Speaker of the National Assembly Raphael Trotman will be seeking legal advice on Friday’s ruling by acting Chief Justice Ian Chang on government’s challenge to a motion to gag Home Affairs Minister Clement Rohee in Parliament, and he did not want to speak definitively on it until he had a chance to fully examine it.
Justice Chang’s ruling seems to leave the question of whether Rohee can speak in the House to the Speaker and the procedures of the National Assembly. Chang ruled that Rohee, as an elected member of the National Assembly, has a right to speak in the House although it does not appear that this is enforceable in court.
“I did say in a letter to the Leader of the Opposition that I would put a halt to what I was doing until the [ruling from the court came],” said Trotman when contacted. “I did not consider any order from the High Court to be binding on me. [However], I would have to speak to my lawyers [on the ruling],” he said.
“We would be examining the ruling to see whether it coincides or collides with ours,” he said, referring to himself and the legal team who had advised him prior to him making a ruling in the House last month in a letter to the Opposition Leader and the Prime Minister.
In that letter, Trotman recalled that on November 22 he had ruled that a motion Leader of the Opposition David Granger had submitted seeking to prevent Rohee from “speaking in the National Assembly as long as he is purporting to carry out the functions of Minister of Home Affairs as published in the Official Gazette, should be referred to the Privileges Committee.
“In my considered opinion, I believed that the matters contained therein appeared to affect the powers and privileges of the National Assembly. Ancillary to this, I ruled that the Bill in the name of the Hon Minister of Home Affairs, the Firearms (Amendment) Bill of 2012, would not proceed, and neither will any Bill or Motion presented in his name whilst the issue is under consideration by the Privileges Committee,” Trotman wrote in his ruling.

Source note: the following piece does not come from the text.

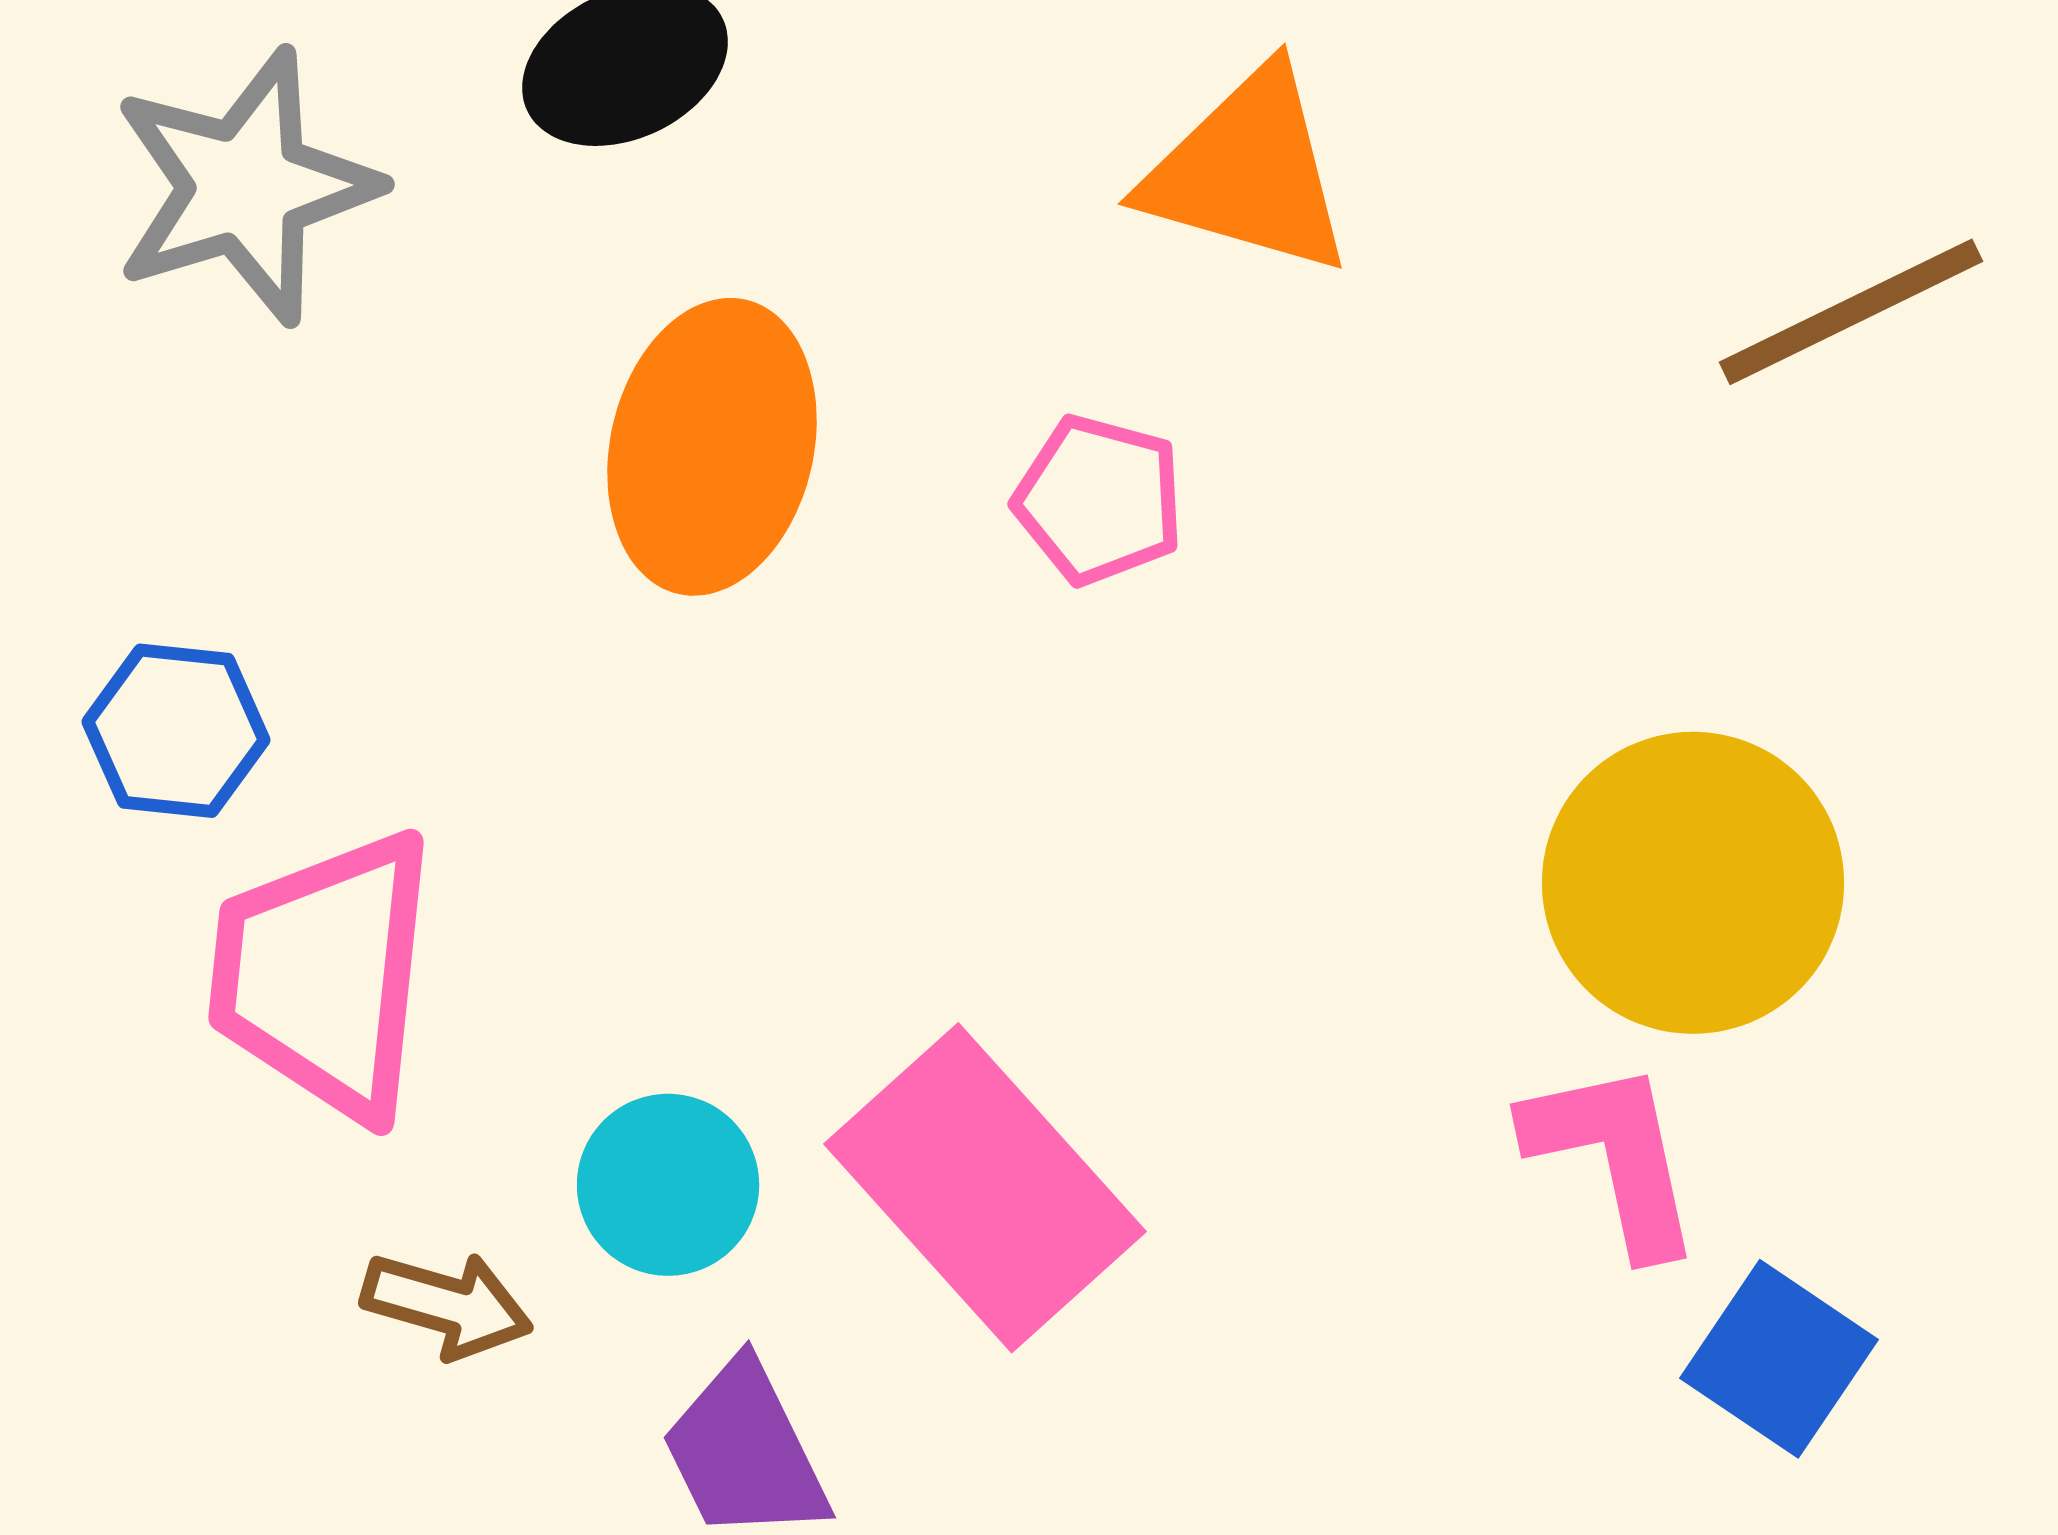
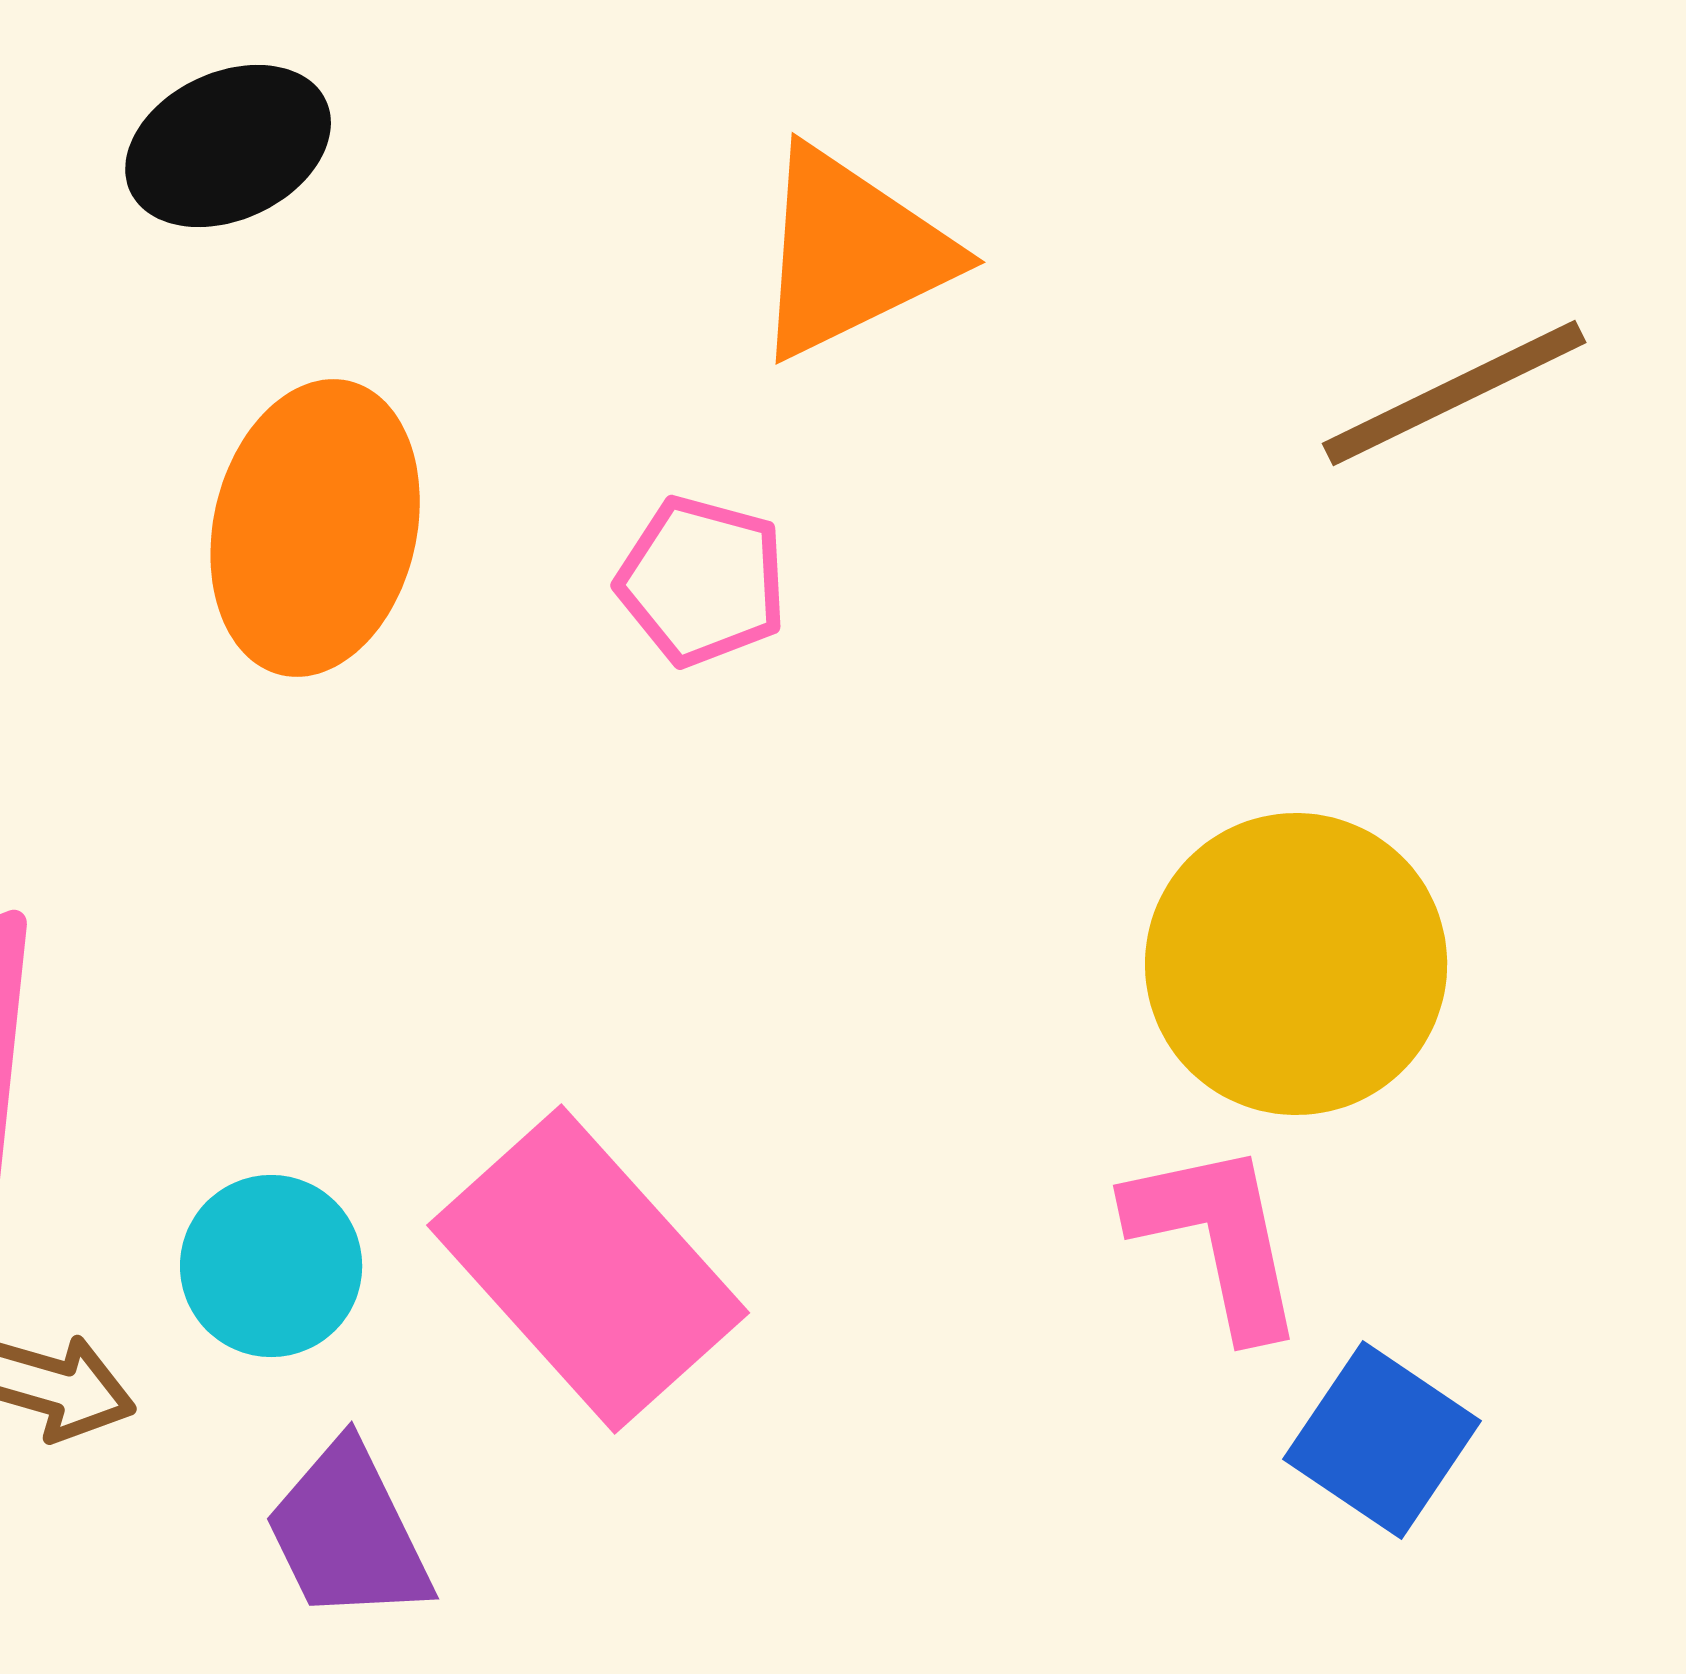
orange triangle: (1248, 172) -> (851, 253), turned -42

The Speaker had said that he was of the firm opinion that the National Assembly is the sole authority to develop and apply its own methods and procedures, “and these shall not be overruled by any other authority.”
He had noted that the High Court, as one of the critical and established parts of the triumvirate that comprises the organs of State, “has the duty, as guardian of our Constitution, to give interpretations in times of grave constitutional confusion. This role as interpreter is vastly different from the role of referee, or combatant, that some seem to want it to play,” he said.